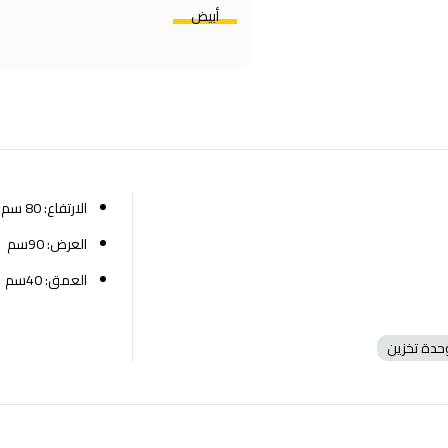
أبيض
الارتفاع: 80 سم
العرض: 90سم
العمق: 40سم
حدة تخزين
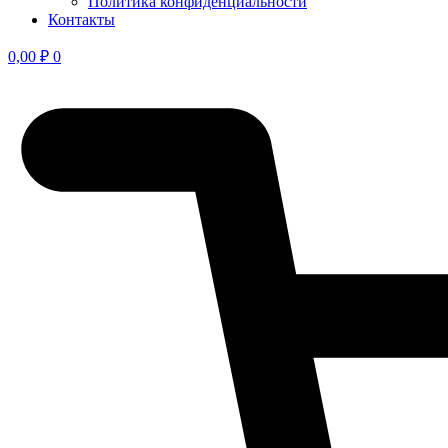
Политика конфиден­циальности
Контакты
0,00
₽
0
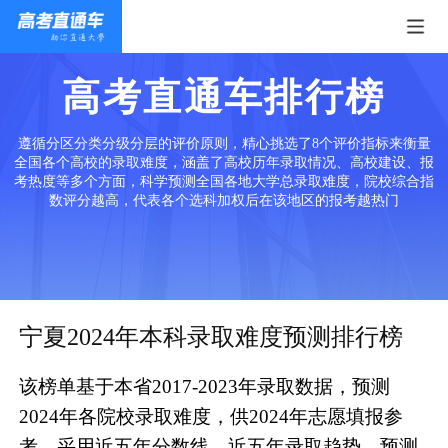
高考直通车排行榜
遵循分区分类分级分层的评价原则，精心挑选了8个评价指标来衡量
全国各个高校的录取难度，涵盖了高校历年录取情况、高校建设、报
考热度等多个方面，科学预测全国各地大学总录取难度，院校综合指
数评分越高，代表各个选科加权后在该地区的报考越热门
宁夏2024年本科录取难度预测排行榜
该榜单基于本省2017-2023年录取数据，预测
2024年各院校录取难度，供2024年志愿填报参
考。采用近五年分数线、近五年录取趋势、预测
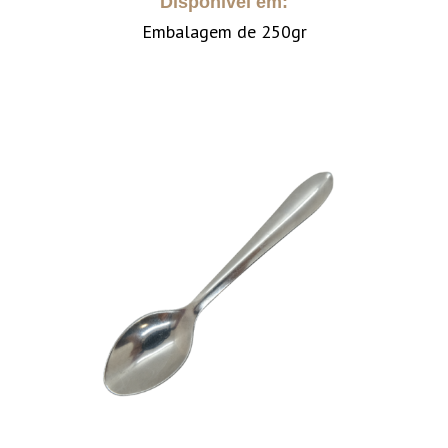
Disponível em:
Embalagem de 250gr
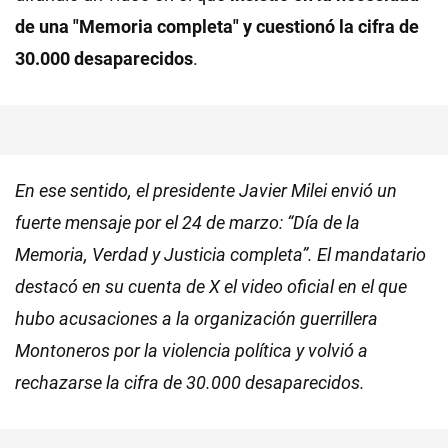
de una "Memoria completa" y cuestionó la cifra de
30.000 desaparecidos
.
En ese sentido, el presidente Javier Milei envió un
fuerte mensaje por el 24 de marzo: “Día de la
Memoria, Verdad y Justicia completa”. El mandatario
destacó en su cuenta de X el video oficial en el que
hubo acusaciones a la organización guerrillera
Montoneros por la violencia política y volvió a
rechazarse la cifra de 30.000 desaparecidos.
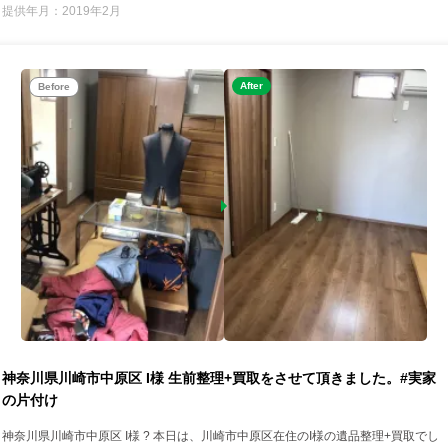
提供年月：2019年2月
After
Before
神奈川県川崎市中原区 I様 生前整理+買取をさせて頂きました。#実家
の片付け
神奈川県川崎市中原区 I様 ? 本日は、川崎市中原区在住のI様の遺品整理+買取でし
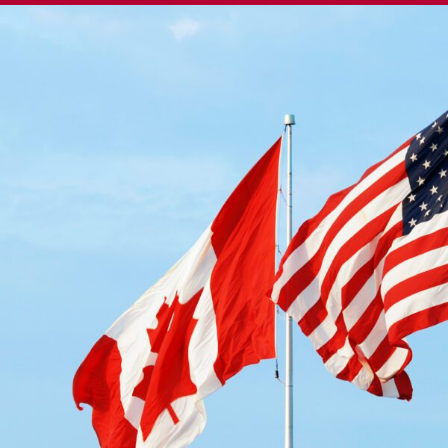
ENGLISH
S’abonner aux articles Osler
S’abonner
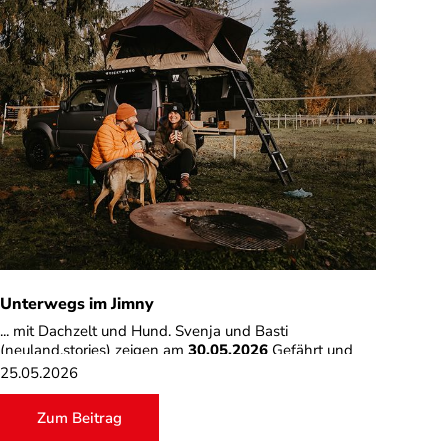
Unterwegs im Jimny
... mit Dachzelt und Hund. Svenja und Basti
(neuland.stories) zeigen am
30.05.2026
Gefährt und
Equipment.
25.05.2026
Zum Beitrag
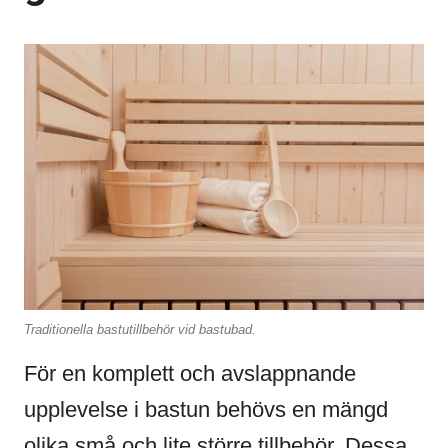
Traditionella bastutillbehör vid bastubad.
För en komplett och avslappnande
upplevelse i bastun behövs en mängd
olika små och lite större tillbehör. Dessa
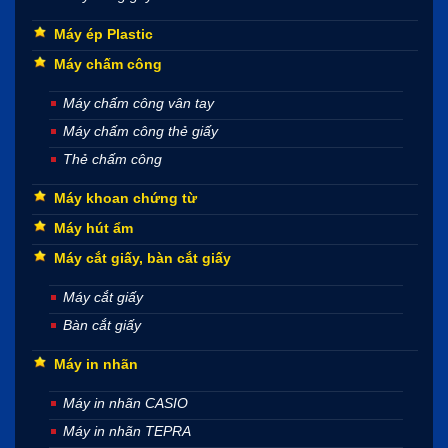
Máy ép Plastic
Máy chấm công
Máy chấm công vân tay
Máy chấm công thẻ giấy
Thẻ chấm công
Máy khoan chứng từ
Máy hút ẩm
Máy cắt giấy, bàn cắt giấy
Máy cắt giấy
Bàn cắt giấy
Máy in nhãn
Máy in nhãn CASIO
Máy in nhãn TEPRA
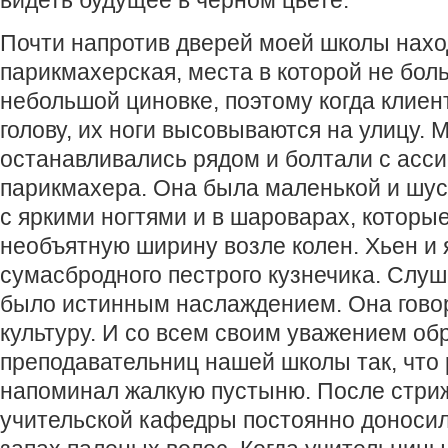
Почти напротив дверей моей школы нахо
парикмахерская, места в которой не бол
небольшой циновке, поэтому когда клиен
голову, их ноги высовываются на улицу. 
останавливались рядом и болтали с асс
парикмахера. Она была маленькой и шуст
с яркими ногтями и в шароварах, которы
необъятную ширину возле колен. Хьен и 
сумасбродного пестрого кузнечика. Слуш
было истинным наслаждением. Она говор
культуру. И со всем своим уважением об
преподавательниц нашей школы так, что 
напоминал жалкую пустыню. После стри
учительской кафедры постоянно доноси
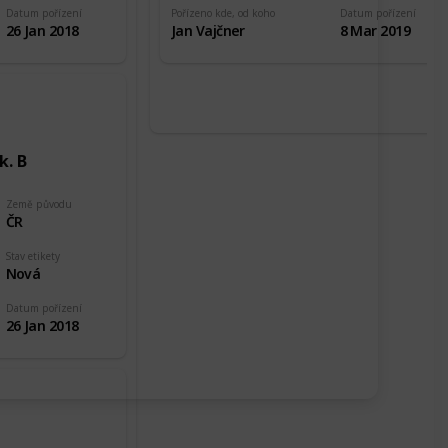
Datum pořízení
Pořízeno kde, od koho
Datum pořízení
26 Jan 2018
Jan Vajčner
8 Mar 2019
k. B
Země původu
ČR
Stav etikety
Nová
Datum pořízení
26 Jan 2018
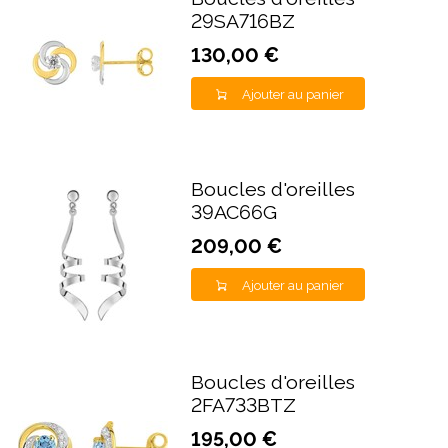
29SA716BZ
130,00 €
Ajouter au panier
Boucles d'oreilles
39AC66G
209,00 €
Ajouter au panier
Boucles d'oreilles
2FA733BTZ
195,00 €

## Task directions
The line holding "(neuland.stories) zeigen am" starts the copy and the line holding "парикмахера. Она была маленькой и шуст" ends it. Repeat those two lines above and all between them exactly, leaving out pictures.

## Task result
(neuland.stories) zeigen am
30.05.2026
Gefährt und
Equipment.
25.05.2026
Zum Beitrag
Traditionella bastutillbehör vid bastubad.
För en komplett och avslappnande
upplevelse i bastun behövs en mängd
olika små och lite större tillbehör. Dessa
Máy ép Plastic
Máy chấm công
Máy chấm công vân tay
Máy chấm công thẻ giấy
Thẻ chấm công
Máy khoan chứng từ
Máy hút ẩm
Máy cắt giấy, bàn cắt giấy
Máy cắt giấy
Bàn cắt giấy
Máy in nhãn
Máy in nhãn CASIO
Máy in nhãn TEPRA
Почти напротив дверей моей школы нахо
парикмахерская, места в которой не бол
небольшой циновке, поэтому когда клиен
голову, их ноги высовываются на улицу. 
останавливались рядом и болтали с асс
парикмахера. Она была маленькой и шуст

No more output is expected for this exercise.